* Source records
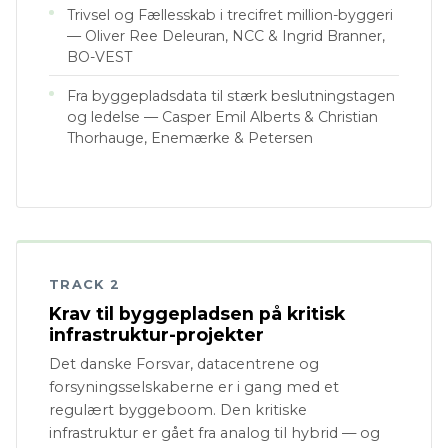
Trivsel og Fællesskab i trecifret million-byggeri
— Oliver Ree Deleuran, NCC & Ingrid Branner,
BO-VEST
Fra byggepladsdata til stærk beslutningstagen
og ledelse — Casper Emil Alberts & Christian
Thorhauge, Enemærke & Petersen
TRACK 2
Krav til byggepladsen på kritisk
infrastruktur-projekter
Det danske Forsvar, datacentrene og
forsyningsselskaberne er i gang med et
regulært byggeboom. Den kritiske
infrastruktur er gået fra analog til hybrid — og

* Your instructions
Search the entries for the word "infrastruktur" and copy every line that holds it.

* Answer to the exercise
infrastruktur-projekter
infrastruktur er gået fra analog til hybrid — og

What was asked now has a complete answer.